Ну что ж! Само незнакомое название налагает на нас большую обязанность. Каждый судья, судит ли он о природных свойствах или о произведениях искусства, должен исходить из чего-то ясно данного и не успокаиваться, пока это данное не будет ясно определено. Он должен судить в соответствии с законом, четко излагать его в обосновании своего суждения и точно его применять. Наконец, само его суждение должно быть ясным, определенным, вытекающим из данного в соответствии с данным ему правилом; иначе оно будет очищенным.
Любое очищение подчиняется тем же законам; и поскольку автор «Критики чистого разума» называет свое сочинение работой, «которая представляет чистую способность разума во всем ее объеме и пределах» (7), его можно и нельзя читать иначе, чем с проверкой, т.е. критически. Вытекающие из этого замечания не могут иметь более скромного названия, чем метакритика, то есть критика критики.
Но если разум подлежит критике, то кем он может быть критикуем? Не иначе как самим собой; следовательно, он является стороной и судьей. А по чему его можно судить? Не иначе как в соответствии с самим собой? Следовательно, он также закон и свидетель. Сразу же становится понятна сложность этой обязанности судьи.
Чтобы облегчить нам эту задачу, давайте разберемся:
Во-первых. Мы говорим здесь ни о ком ином, как о человеческом разуме. Мы не знаем никакого другого, не обладаем никаким другим; судить в человеческом разуме более высокую, более общую причину, чем человеческий разум, означало бы выйти за пределы самого разума.
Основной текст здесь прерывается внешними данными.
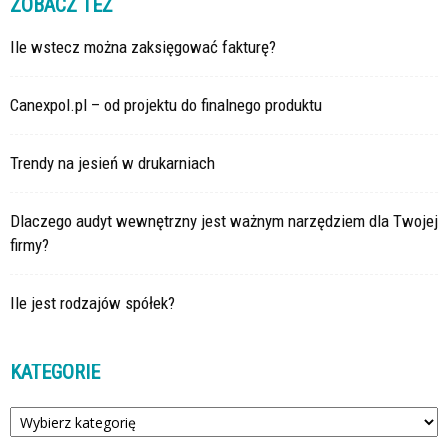
ZOBACZ TEŻ
Ile wstecz można zaksięgować fakturę?
Canexpol.pl – od projektu do finalnego produktu
Trendy na jesień w drukarniach
Dlaczego audyt wewnętrzny jest ważnym narzędziem dla Twojej
firmy?
Ile jest rodzajów spółek?
KATEGORIE
Kategorie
Во-вторых. Мы действительно вправе требовать от других сил нашей природы человеческого разума в мыслях и словах для определенной цели; но мы никогда не должны забывать, что он не существует в ней отдельно от других сил. Это одна и та же душа, которая мыслит и волит, понимает и чувствует, осуществляет разум и желания. Все эти силы так близки друг к другу, так взаимодействуют и вовлечены друг в друга не только в своем использовании, но и в своем развитии, возможно, и в своем происхождении, что мы не должны думать, что назвали другой предмет, называя другое явление того же предмета. С помощью имен мы не делаем отделы в наших душах; мы не разделяем их, но обозначаем их эффекты, применение их сил; душа, которая чувствует и создает образы, душа, которая думает и создает принципы, это одна живая способность в различных эффектах.
В-третьих. Человеческая душа мыслит словами; она не только выражает, но и обозначает себя и упорядочивает свои мысли посредством языка. Язык, говорит Лейбниц, это зеркало человеческого разума и, как можно смело добавить, хранилище его понятий, не только привычный, но и необходимый инструмент его разума. (8) С помощью языка мы учимся мыслить; с его помощью мы разделяем понятия и часто сплетаем их в кучу. Поэтому в вопросах чистого или нечистого разума следует прислушиваться к этому древнему, всеобщему и необходимому свидетельству, и никогда не стыдиться, говоря о понятии, его глашатая и представителя, слова, обозначающего его. Часто это показывает нам, как мы пришли к понятию, что оно означает чего ему не хватает. Если математик строит свои понятия с помощью линий, цифр, букв и других знаков, хотя он знает, что не может сделать математическую точку, провести математическую линию и что ряд других знаков принимается им совершенно произвольно, то как же судья разума может не замечать путей, с помощью которых разум точно выводит, закрепляет, завершает свою работу? Поэтому большая часть недоразумений, противоречий и несоответствий, которые приписываются разуму, вероятно, вызваны не им, а дефектными или плохо используемыми инструментами языка, о чем говорит само слово «противоречие».